START Material supplied

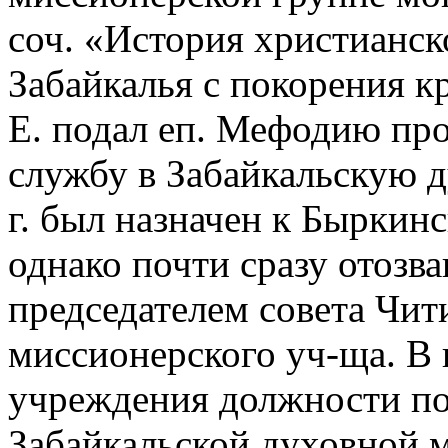
соч. «История христианс
Забайкалья с покорения к
Е. подал еп. Мефодию пр
службу в Забайкальскую 
г. был назначен к Быркин
однако почти сразу отозва
председателем совета Чит
миссионерского уч-ща. В н
учреждения должности п
Забайкальской духовной м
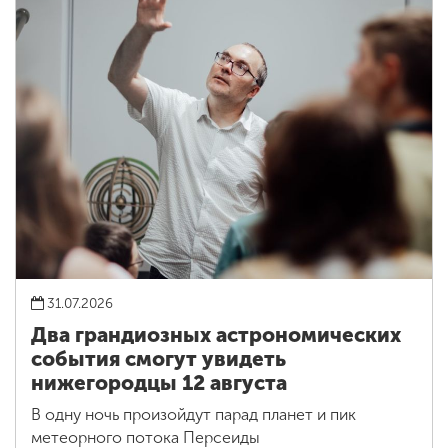
31.07.2026
Два грандиозных астрономических
события смогут увидеть
нижегородцы 12 августа
В одну ночь произойдут парад планет и пик
метеорного потока Персеиды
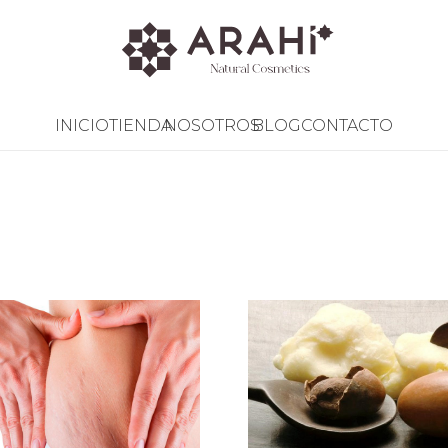
INICIO
TIENDA
NOSOTROS
BLOG
CONTACTO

END Material supplied

**Exercise directions**
When you reach an image, pass over it, and retype all other material exactly.

**Exercise result**
соч. «История христианс
Забайкалья с покорения к
Е. подал еп. Мефодию пр
службу в Забайкальскую 
г. был назначен к Быркин
однако почти сразу отозва
председателем совета Чит
миссионерского уч-ща. В н
учреждения должности п
Забайкальской духовной м
31.07.2026
Два грандиозных астрономических
события смогут увидеть
нижегородцы 12 августа
В одну ночь произойдут парад планет и пик
метеорного потока Персеиды
INICIO
TIENDA
NOSOTROS
BLOG
CONTACTO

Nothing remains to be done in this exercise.